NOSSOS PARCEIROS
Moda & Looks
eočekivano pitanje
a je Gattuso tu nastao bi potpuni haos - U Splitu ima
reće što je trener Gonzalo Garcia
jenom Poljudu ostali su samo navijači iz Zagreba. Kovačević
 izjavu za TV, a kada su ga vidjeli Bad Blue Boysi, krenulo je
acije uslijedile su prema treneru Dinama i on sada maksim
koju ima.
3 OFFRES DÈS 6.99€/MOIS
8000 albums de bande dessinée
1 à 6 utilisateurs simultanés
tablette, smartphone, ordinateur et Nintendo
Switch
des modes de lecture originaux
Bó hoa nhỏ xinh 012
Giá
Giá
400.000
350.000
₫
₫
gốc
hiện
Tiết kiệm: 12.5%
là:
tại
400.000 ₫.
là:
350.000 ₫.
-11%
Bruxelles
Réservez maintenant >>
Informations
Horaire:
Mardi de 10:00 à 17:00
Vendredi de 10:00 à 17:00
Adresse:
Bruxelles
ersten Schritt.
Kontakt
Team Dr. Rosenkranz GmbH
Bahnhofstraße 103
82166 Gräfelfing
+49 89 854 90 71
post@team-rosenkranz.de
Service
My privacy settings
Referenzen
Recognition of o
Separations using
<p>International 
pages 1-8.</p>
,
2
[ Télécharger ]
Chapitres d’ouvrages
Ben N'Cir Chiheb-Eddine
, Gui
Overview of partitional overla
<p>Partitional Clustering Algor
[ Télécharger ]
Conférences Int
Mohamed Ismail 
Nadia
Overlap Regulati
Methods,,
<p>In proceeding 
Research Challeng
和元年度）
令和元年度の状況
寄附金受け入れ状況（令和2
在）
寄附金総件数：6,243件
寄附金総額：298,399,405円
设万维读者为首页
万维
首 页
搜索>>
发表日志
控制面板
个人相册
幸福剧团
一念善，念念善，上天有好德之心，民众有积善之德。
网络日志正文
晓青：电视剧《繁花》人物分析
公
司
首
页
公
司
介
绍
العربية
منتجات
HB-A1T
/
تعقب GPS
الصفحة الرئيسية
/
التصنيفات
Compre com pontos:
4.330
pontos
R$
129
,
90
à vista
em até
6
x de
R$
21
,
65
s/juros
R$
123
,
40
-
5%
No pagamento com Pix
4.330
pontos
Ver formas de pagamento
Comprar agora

● **What is expected**:
The entries above need to be transcribed with no differences at all.

● **Solution to the exercise**:
NOSSOS PARCEIROS
Moda & Looks
eočekivano pitanje
a je Gattuso tu nastao bi potpuni haos - U Splitu ima
reće što je trener Gonzalo Garcia
jenom Poljudu ostali su samo navijači iz Zagreba. Kovačević
 izjavu za TV, a kada su ga vidjeli Bad Blue Boysi, krenulo je
acije uslijedile su prema treneru Dinama i on sada maksim
koju ima.
3 OFFRES DÈS 6.99€/MOIS
8000 albums de bande dessinée
1 à 6 utilisateurs simultanés
tablette, smartphone, ordinateur et Nintendo
Switch
des modes de lecture originaux
Bó hoa nhỏ xinh 012
Giá
Giá
400.000
350.000
₫
₫
gốc
hiện
Tiết kiệm: 12.5%
là:
tại
400.000 ₫.
là:
350.000 ₫.
-11%
Bruxelles
Réservez maintenant >>
Informations
Horaire:
Mardi de 10:00 à 17:00
Vendredi de 10:00 à 17:00
Adresse:
Bruxelles
ersten Schritt.
Kontakt
Team Dr. Rosenkranz GmbH
Bahnhofstraße 103
82166 Gräfelfing
+49 89 854 90 71
post@team-rosenkranz.de
Service
My privacy settings
Referenzen
Recognition of o
Separations using
<p>International 
pages 1-8.</p>
,
2
[ Télécharger ]
Chapitres d’ouvrages
Ben N'Cir Chiheb-Eddine
, Gui
Overview of partitional overla
<p>Partitional Clustering Algor
[ Télécharger ]
Conférences Int
Mohamed Ismail 
Nadia
Overlap Regulati
Methods,,
<p>In proceeding 
Research Challeng
和元年度）
令和元年度の状況
寄附金受け入れ状況（令和2
在）
寄附金総件数：6,243件
寄附金総額：298,399,405円
设万维读者为首页
万维
首 页
搜索>>
发表日志
控制面板
个人相册
幸福剧团
一念善，念念善，上天有好德之心，民众有积善之德。
网络日志正文
晓青：电视剧《繁花》人物分析
公
司
首
页
公
司
介
绍
العربية
منتجات
HB-A1T
/
تعقب GPS
الصفحة الرئيسية
/
التصنيفات
Compre com pontos:
4.330
pontos
R$
129
,
90
à vista
em até
6
x de
R$
21
,
65
s/juros
R$
123
,
40
-
5%
No pagamento com Pix
4.330
pontos
Ver formas de pagamento
Comprar agora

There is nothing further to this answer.